Remove the salmon from the bag and discard the marinade. Do not rinse the salmon. Season the salmon with the rub. Depending on your taste, you may not use all of it.

Brush clean and oil the cooking grates.

When I purchase fish with skin on, I always start grilling it flesh down. And, I always grill the first side longer than the second, as the second side will start to cook while the first side remains down. This method helps assure a nice crust - the one trophy that most grillers such as me cherish. Resist the urge to flip the fish. Every time you flip you are creating a new chance that the fish will stick and fall apart.

My salmon weighed a little over 1 1/2 lbs. and I cooked it flesh-side down for 7 minutes with lid closed.

I then flipped the fillet and cooked an additional 4 minutes with lid closed. Slipping a spatula between the flesh and skin I was able to remove the skin. Typically, the skin will stick to the grates and peel away. Although some people are squeamish about eating the skin, I happen to think it tastes a lot like bacon, a much added bonus.

Look at that! I savor the caramelized - charred pieces. If you want to kick it up, you can add fresh ginger, scallion, or even cilantro to the marinade. You really have to give this a try and because salmon is an oily fish, it is a bit forgiving. If you have any questions, or if I can be of help, drop a comment here. Thanks for looking.
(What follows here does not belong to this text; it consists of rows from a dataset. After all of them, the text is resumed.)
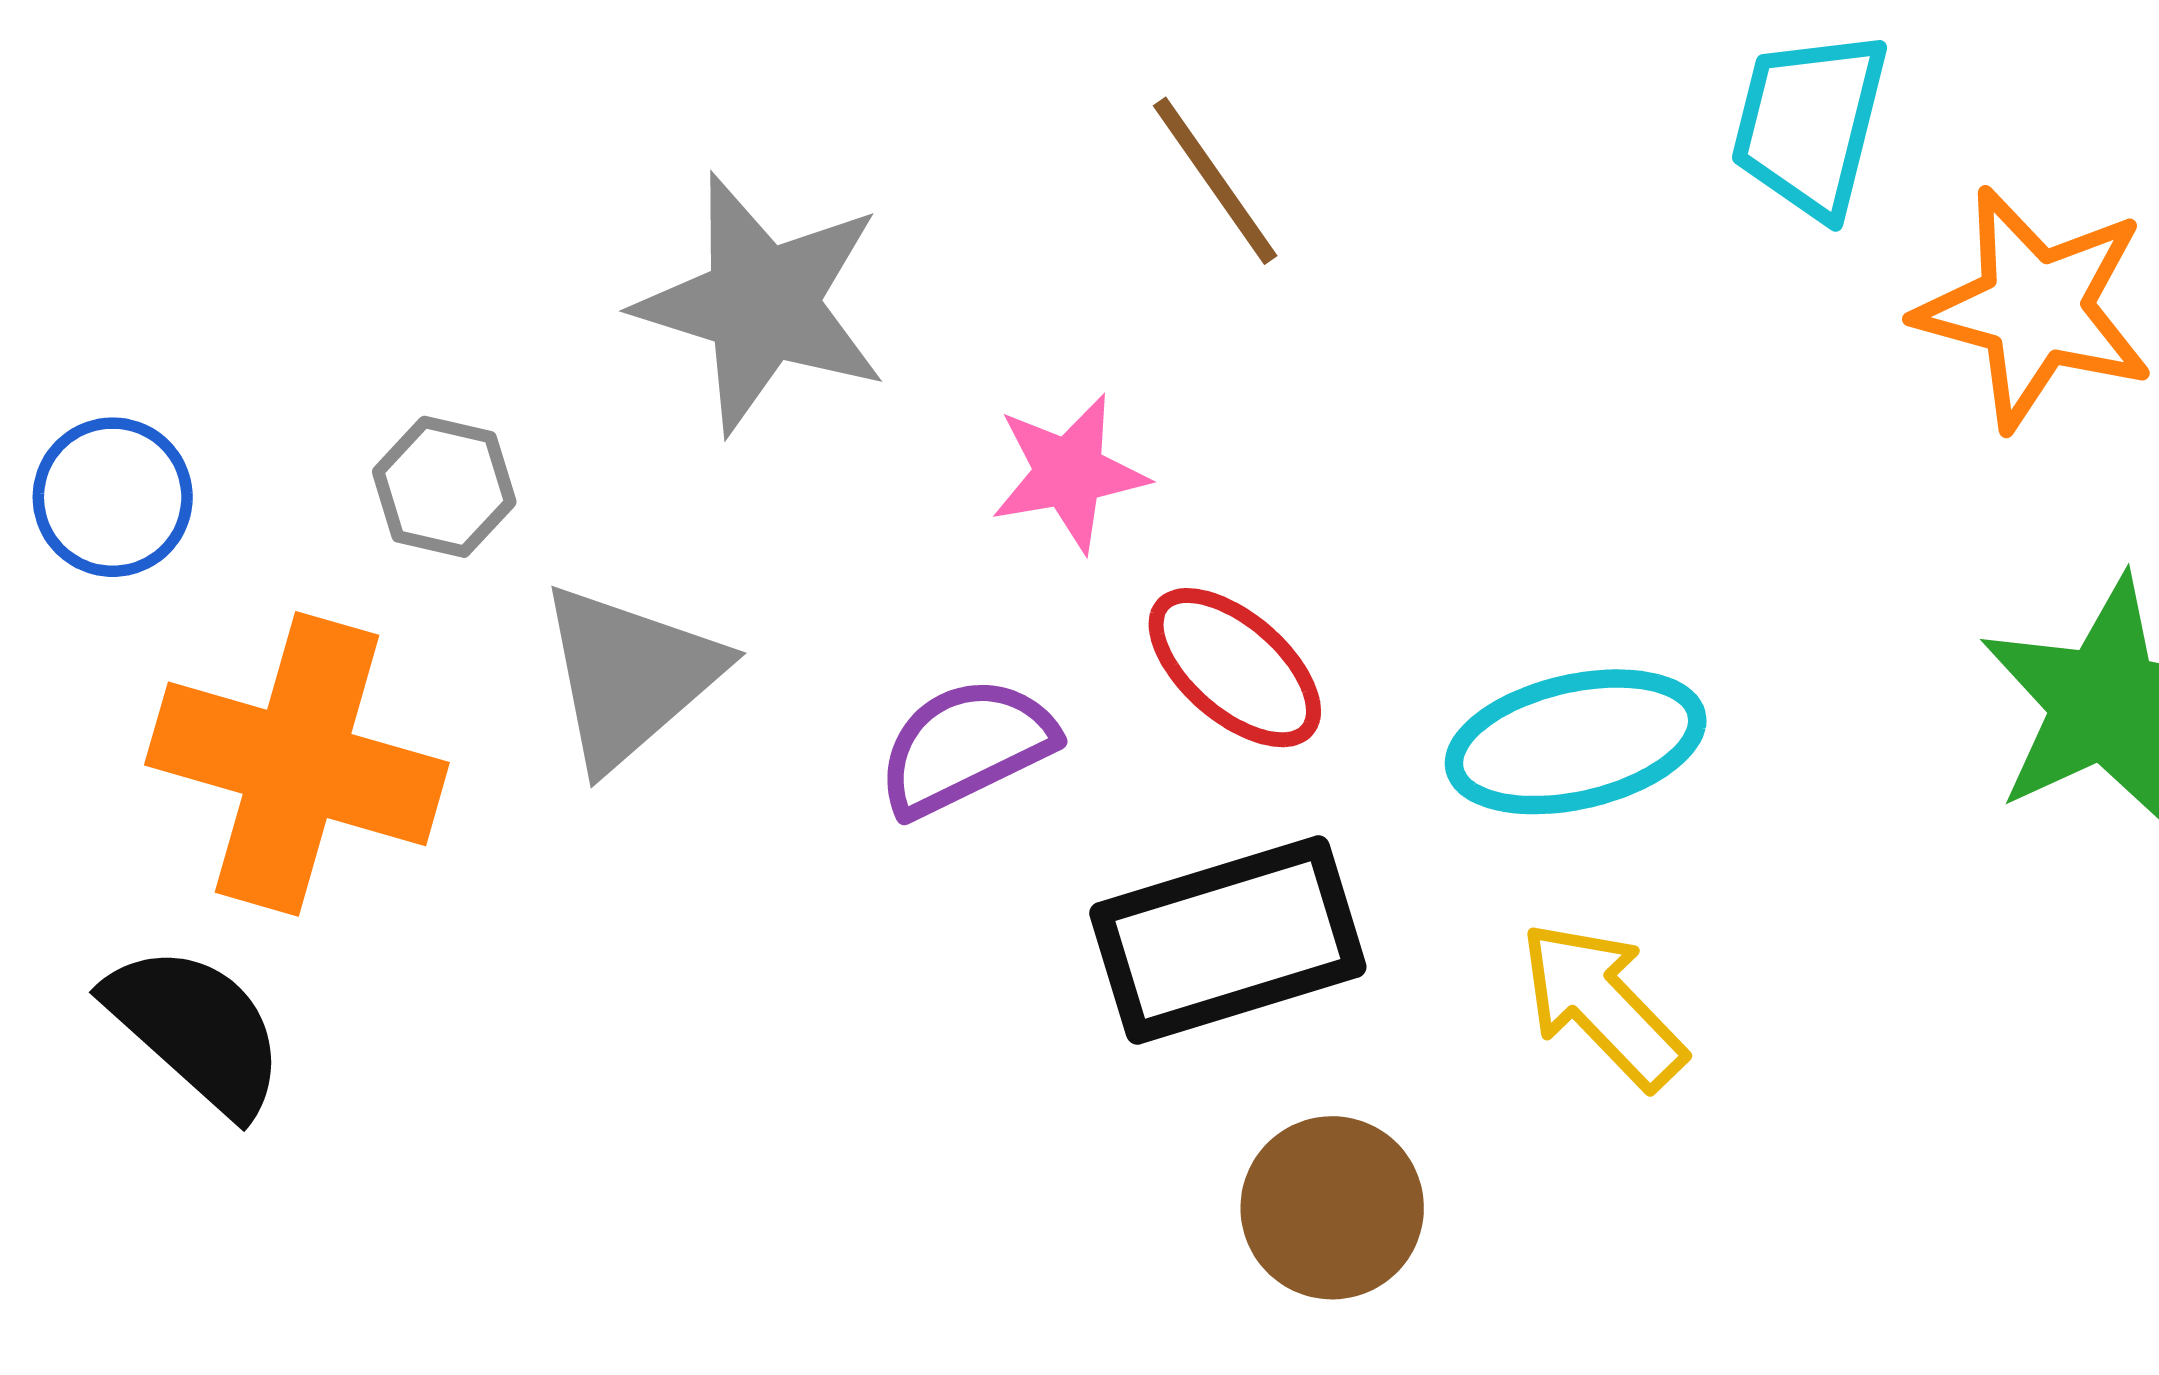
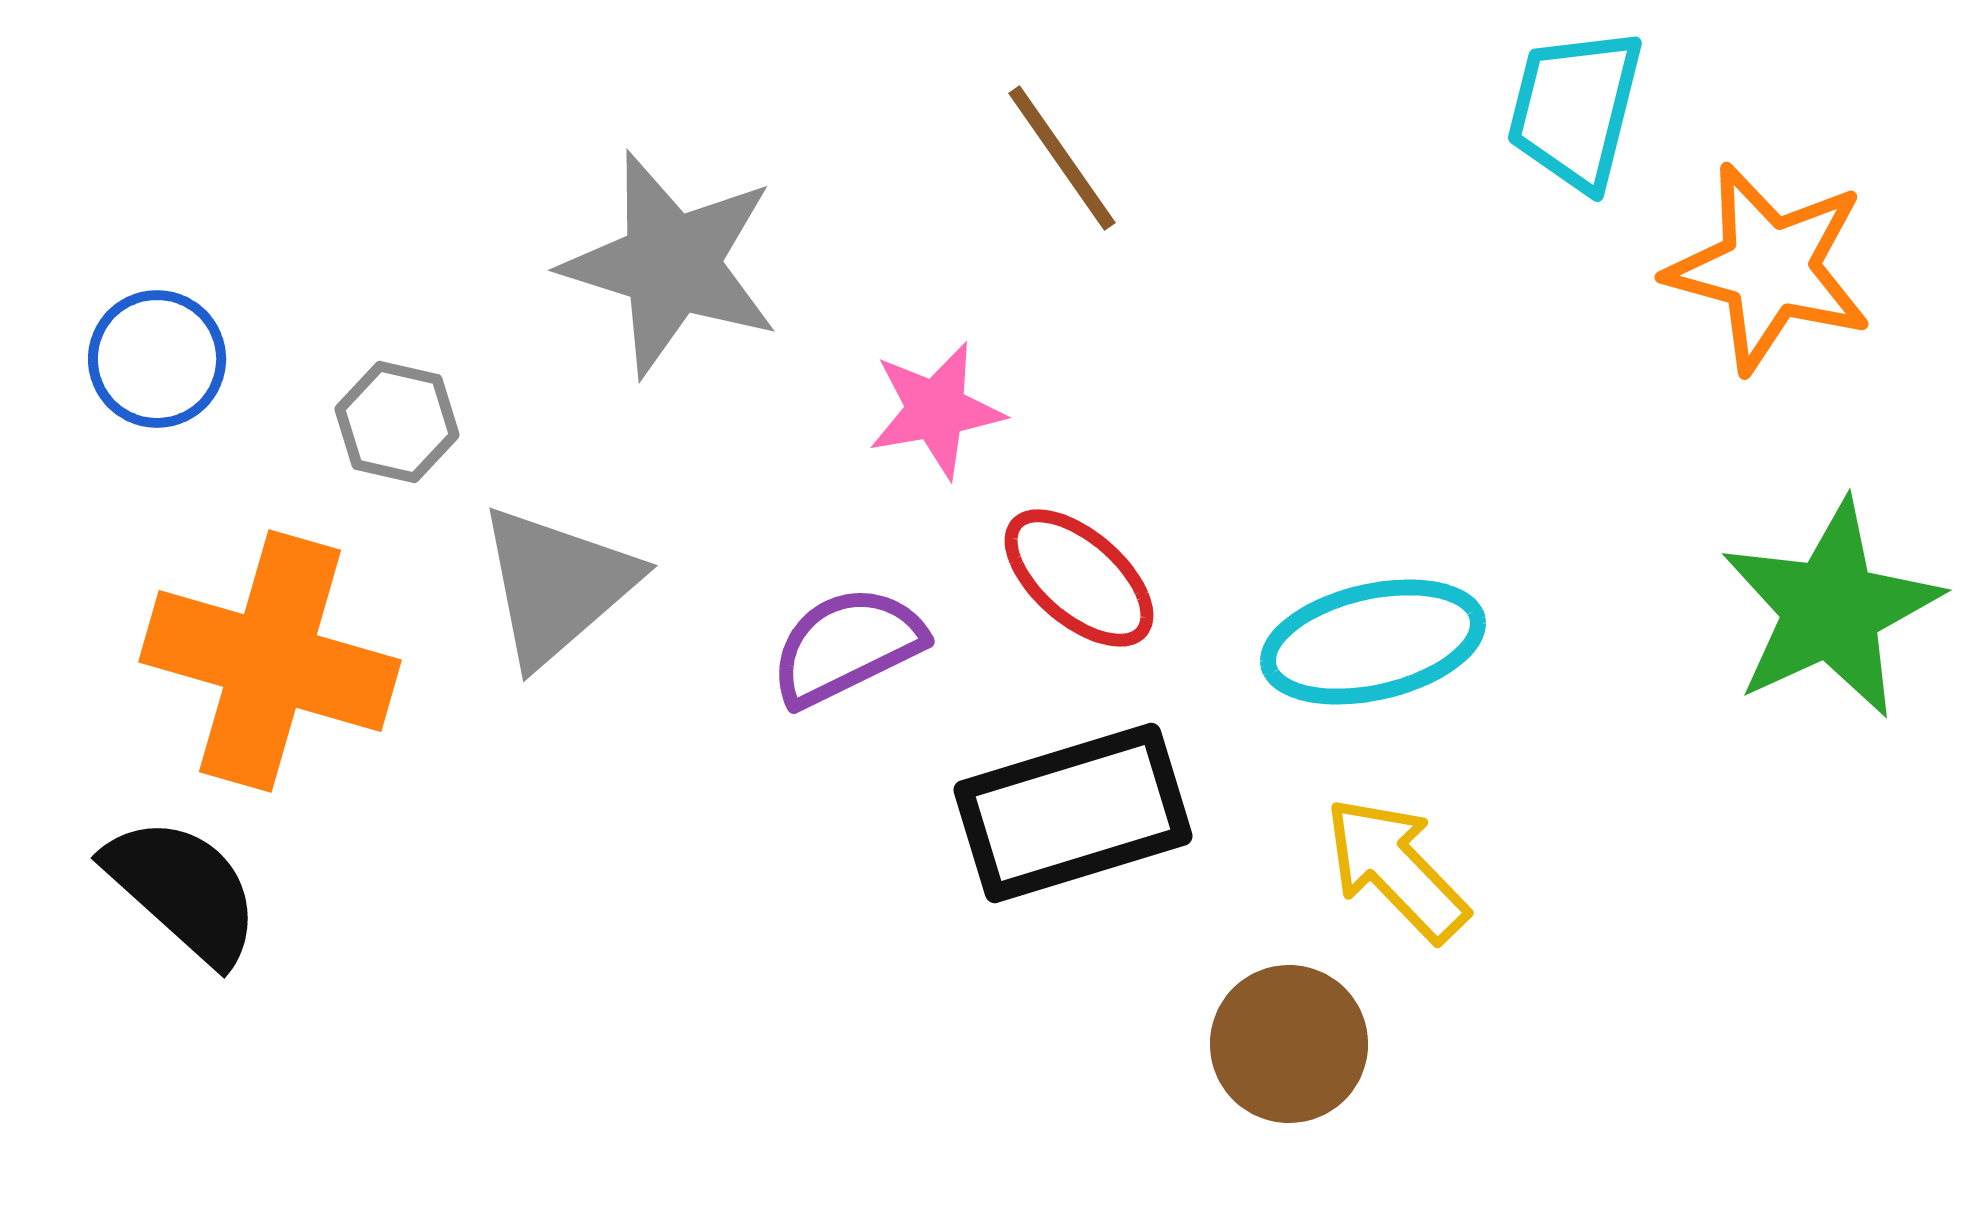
blue circle: (113, 497) -> (157, 359), moved
brown circle: (1332, 1208) -> (1289, 1044), moved

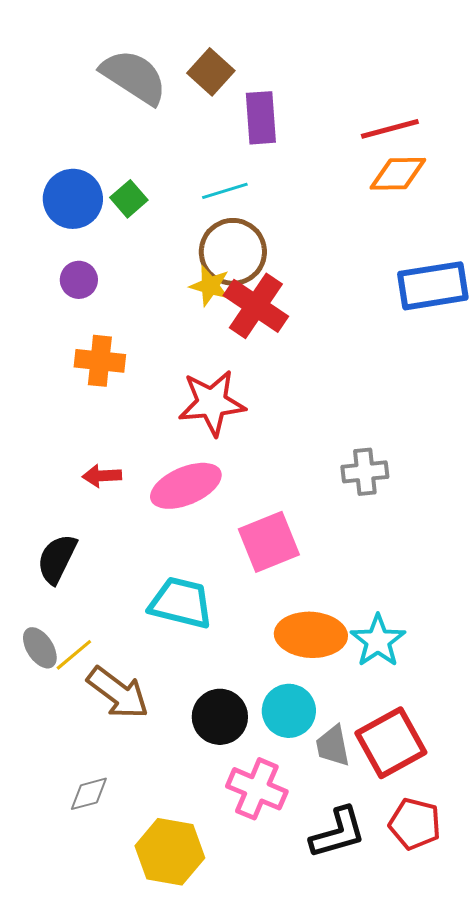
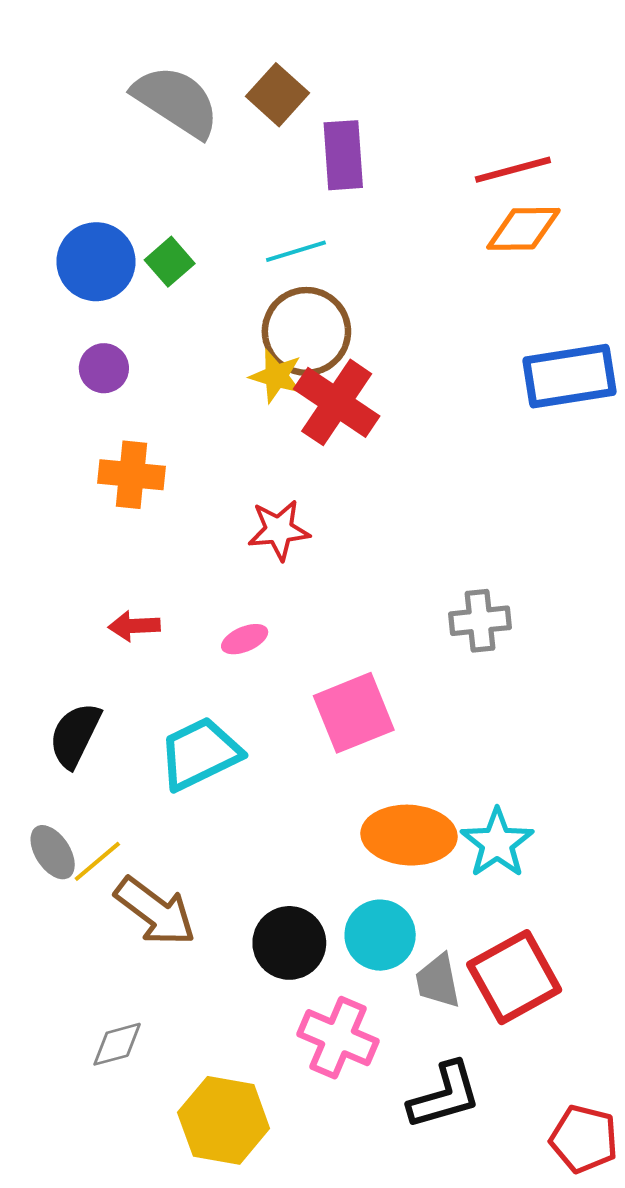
red star: (212, 403) -> (279, 530), size x0.7
pink ellipse: (186, 486) -> (245, 639), size x0.5
cyan trapezoid: (181, 603) -> (200, 754), moved, turned -40
red pentagon: (415, 824) -> (584, 1139), moved

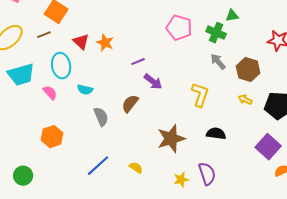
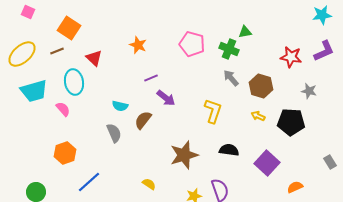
orange star: (105, 43) -> (138, 45), moved
cyan semicircle: (85, 90) -> (120, 106), moved
purple square: (268, 147) -> (267, 163), moved
blue line: (98, 166) -> (89, 182), moved

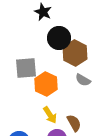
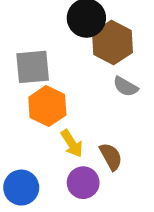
orange hexagon: (46, 84) -> (47, 106), moved

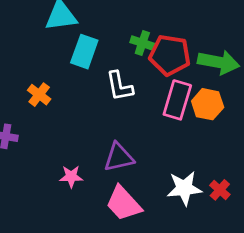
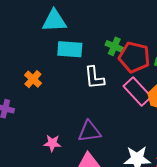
cyan rectangle: (84, 52) -> (70, 49), turned 70
pink rectangle: (177, 100) -> (137, 92), turned -64

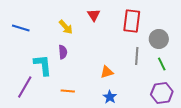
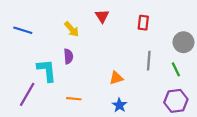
red rectangle: (132, 21) -> (143, 23), size x0.6
gray circle: (159, 39) -> (183, 42), moved

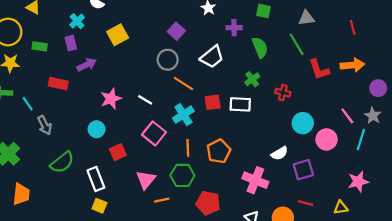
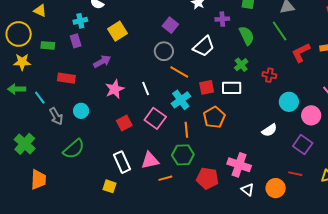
cyan cross: (77, 21) -> (80, 21), turned 32
purple arrow: (87, 65) -> (102, 61), moved
red L-shape: (319, 69) -> (301, 53), turned 85
white line: (145, 100) -> (146, 89), turned 40
cyan circle: (97, 129) -> (81, 111), moved
orange pentagon: (219, 151) -> (214, 117), moved
red square: (118, 152) -> (124, 123), moved
purple square: (303, 170) -> (303, 145), moved, turned -36
white rectangle: (96, 179) -> (122, 162), moved
pink triangle: (146, 180) -> (150, 160), turned 42
pink cross: (255, 180) -> (239, 165), moved

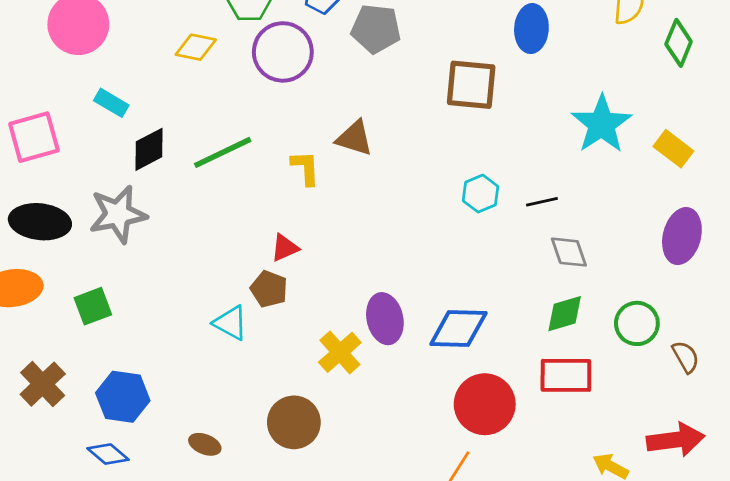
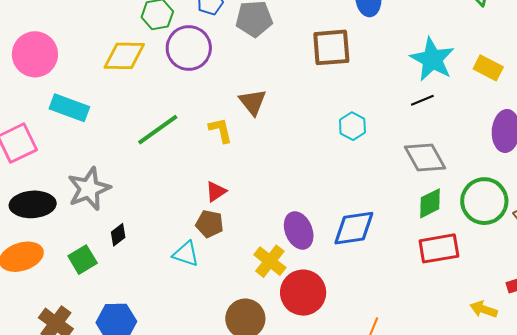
yellow diamond: (196, 47) -> (124, 56), size x1.4
cyan rectangle: (111, 103) -> (69, 108), size x1.5
brown triangle: (354, 138) -> (253, 102), turned 44
black diamond: (149, 149) -> (118, 235), moved, size x0.7
black line: (542, 202) -> (422, 100), moved
gray diamond: (569, 252) -> (425, 158), size x1.4
green circle: (637, 323) -> (484, 201), size x1.4
red circle: (485, 404) -> (303, 293), moved

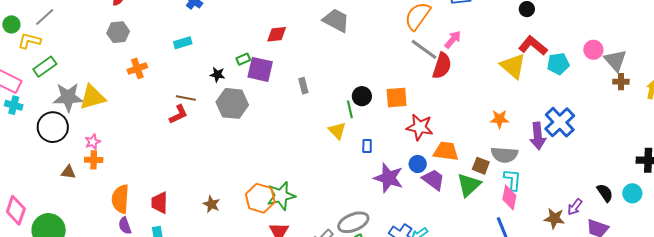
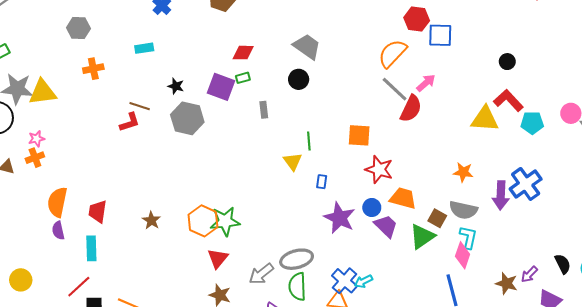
green rectangle: (243, 59) -> (243, 78), moved
yellow triangle: (513, 66) -> (485, 119), turned -44
black circle: (362, 96) -> (299, 79), moved
orange cross: (94, 160) -> (35, 158), turned -30

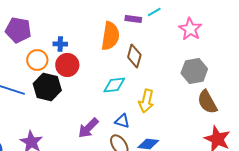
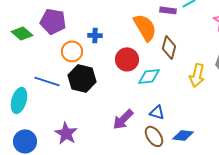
orange semicircle: (110, 36) -> (145, 27), turned -40
red circle: (67, 65) -> (127, 59), moved
yellow arrow: (146, 101) -> (197, 75), moved

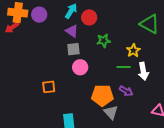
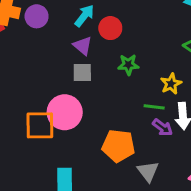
pink circle: (80, 67) -> (65, 112), moved, size x1.5
orange square: (49, 87) -> (40, 125), size x1.5
purple arrow: (126, 91) -> (162, 127), moved
gray triangle: (111, 112) -> (148, 171), moved

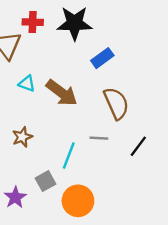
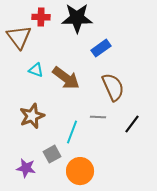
brown star: (22, 137) -> (32, 116), size x1.4
purple star: (15, 197) -> (26, 168), turned -30

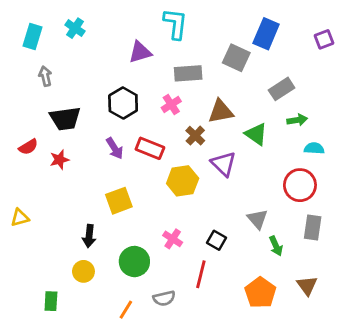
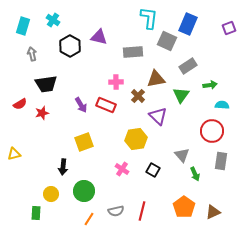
cyan L-shape: (175, 24) -> (149, 18), moved
purple triangle: (140, 52) -> (99, 37), turned 30
gray rectangle: (282, 89) -> (188, 66), moved
black hexagon: (123, 103) -> (70, 46), moved
pink cross: (171, 104) -> (116, 82), moved, turned 32
green triangle: (256, 134) -> (181, 95), turned 30
yellow hexagon: (183, 181) -> (136, 139), moved
green circle: (134, 262) -> (84, 191), moved
yellow circle: (83, 271) -> (51, 194), moved
red line: (201, 274) -> (142, 211), moved
brown triangle: (307, 286) -> (213, 212), moved, turned 42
Happy grilling!


  1. been trying to reach bubba berks. anybody?

  2. The last time I was there was in September to pick up the "Pork Lovers Package" that Mike had generously donated as a raffle item for our BBQ Cook-Off. At that time he had just bought a couple of cows wanting to expand into organic beef. The number I have is (815) 452-2935. Let me know if this doesn't work cause I am thinking of making a run down there soon myself.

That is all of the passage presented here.